I need to understand why we should write all these steps to generate a key for DES algorithm using java:

DESKeySpec desKeySpec = new DESKeySpec(key);
SecretKeyFactory keyFactory = SecretKeyFactory.getInstance("DES");
SecretKey secretKey = keyFactory.generateSecret(desKeySpec);

can anyone explain?

Upvotes: 0

Views: 1081

Answers (2)

Stephen C
Stephen C

Reputation: 718658

Here's a line by line analysis:

DESKeySpec desKeySpec = new DESKeySpec(key);

The above statement wraps a key represented as an array of 8 bytes as a KeySpec. A KeySpec is described as "a (transparent) specification of the key material that constitutes a cryptographic key". Transparent means you can look inside it.

SecretKeyFactory keyFactory = SecretKeyFactory.getInstance("DES");

The above statement gets a key factory for handling secret keys. In this case, we are asking for a factory that understands DES keys.
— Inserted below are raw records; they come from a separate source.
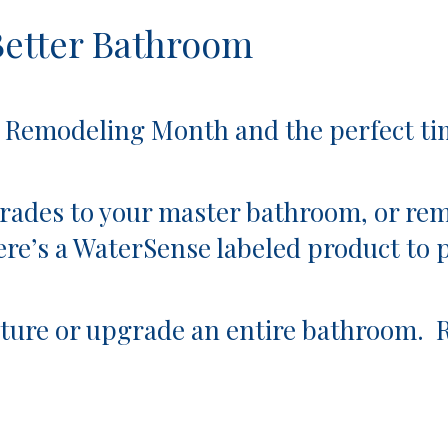
Better Bathroom
ing Month and the perfect time 
ades to your master bathroom, or rem
re’s a
WaterSense labeled product
to 
fixture or upgrade an entire bathroom.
SecretKey secretKey = keyFactory.generateSecret(desKeySpec);

The above statement turns the transparent form of the DES key into the opaque form. Opaque means that you cannot see inside it. Or at least, you can't without using reflection methods with access controlled by the sandbox SecurityManager.
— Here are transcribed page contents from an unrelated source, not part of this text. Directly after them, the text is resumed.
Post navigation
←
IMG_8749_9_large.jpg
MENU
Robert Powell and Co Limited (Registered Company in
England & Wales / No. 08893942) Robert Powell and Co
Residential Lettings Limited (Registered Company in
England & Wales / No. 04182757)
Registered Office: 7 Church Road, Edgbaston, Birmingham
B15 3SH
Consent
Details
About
Now I don't know the real reason for the SecretKey versus KeySpec dichotomy. It could be to make sandboxing easier, or it could just be a slight case of over-design. Or something else.

The purpose of using a factory here is to allow applications to mix-and-match crypto technologies. Obviously, your code sample hard-wires a specific technology (DES), but the factory approach comes into its own when (for instance) a higher level protocol (e.g. TLS) needs to support multiple crypto algorithms.

The purpose of the SecretKeyFactory.getInstance(...) call is clear too. It is to avoid any explicit code dependencies on the actual classes that implement Java crypto. This has to be done because those classes are in a separate JAR file that may or may not be present in your JRE ... as mandated by US export law.

Upvotes: 3

Buhake Sindi
Buhake Sindi

Reputation: 89169

Because it was designed using the Abstract Factory Pattern. Their goal (can be wrong):

The client does not know (or care) which concrete objects it gets from each of these internal factories since it uses only the generic interfaces of their products. This pattern separates the details of implementation of a set of objects from their general usage.